Source records —
───

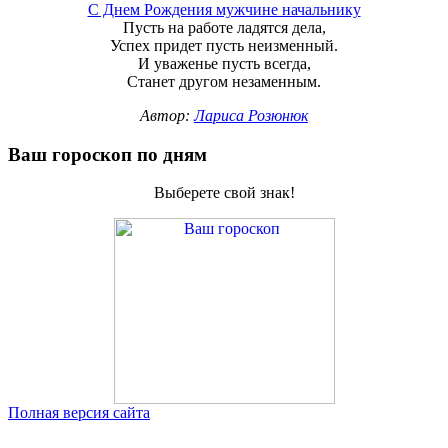
С Днем Рождения мужчине начальнику
Пусть на работе ладятся дела,
Успех придет пусть неизменный.
И уваженье пусть всегда,
Станет другом незаменным.
Автор:
Лариса Розюнюк
Ваш гороскоп по дням
Выберете свой знак!
Полная версия сайта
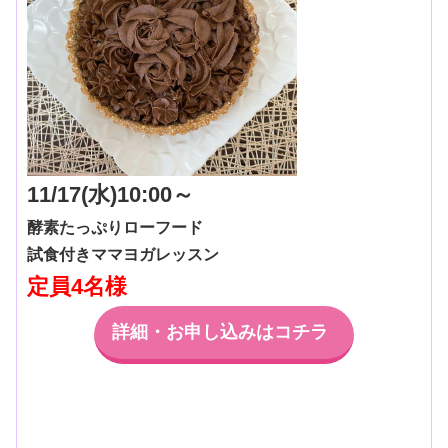
11/17(水)10:00～
酵素たっぷりローフード
試食付きママヨガレッスン
定員4名様
詳細・お申し込みはコチラ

───

The required answer is the material repeated exactly, with no images in it.

Solution —
С Днем Рождения мужчине начальнику
Пусть на работе ладятся дела,
Успех придет пусть неизменный.
И уваженье пусть всегда,
Станет другом незаменным.
Автор:
Лариса Розюнюк
Ваш гороскоп по дням
Выберете свой знак!
Полная версия сайта
11/17(水)10:00～
酵素たっぷりローフード
試食付きママヨガレッスン
定員4名様
詳細・お申し込みはコチラ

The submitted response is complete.